Neat idea and great shot! Still enjoy your videos.


----------



## Joey Jfive Lujan (Jan 19, 2015)

trapperdes said:


> Neat idea and great shot! Still enjoy your videos.


Thanks Danny! Appreciate it buddy

Sent from my SM-G955U using Tapatalk


----------



## mopper (Nov 17, 2012)

I have been away for a few years, seems like frameless has really become a thing since I went away. Maybe I'll have to try it. It seems pretty intriguing.
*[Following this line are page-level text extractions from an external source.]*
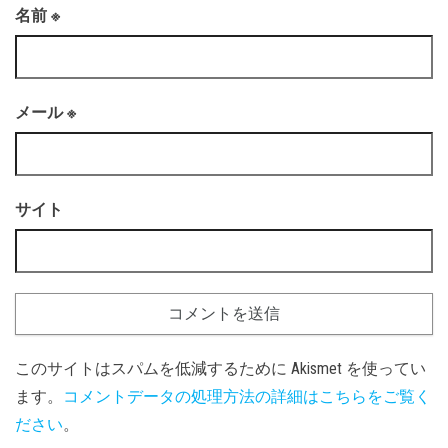
名前
※
メール
※
サイト
このサイトはスパムを低減するために Akismet を使ってい
ます。
コメントデータの処理方法の詳細はこちらをご覧く
ださい
。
But you bet I am going to try it out with 1,5 cm Thera Band Blue bands first, and my 16mm turned beechwood balls ... no way I am going for the Gold bands and 12mm steel!!


----------



## Joey Jfive Lujan (Jan 19, 2015)

mopper said:


> I have been away for a few years, seems like frameless has really become a thing since I went away. Maybe I'll have to try it. It seems pretty intriguing. But you bet I am going to try it out with 1,5 cm Thera Band Blue bands first, and my 16mm turned beechwood balls ... no way I am going for the Gold bands and 12mm steel!!


Lol I hear you pal! I love it .. and that's really how I shoot 90 percent of tge time ... but I do enjoy all styles.. give it a go! I have been shooting lead balls like this also ! Lol .. fun stuff!

Sent from my SM-G955U using Tapatalk


----------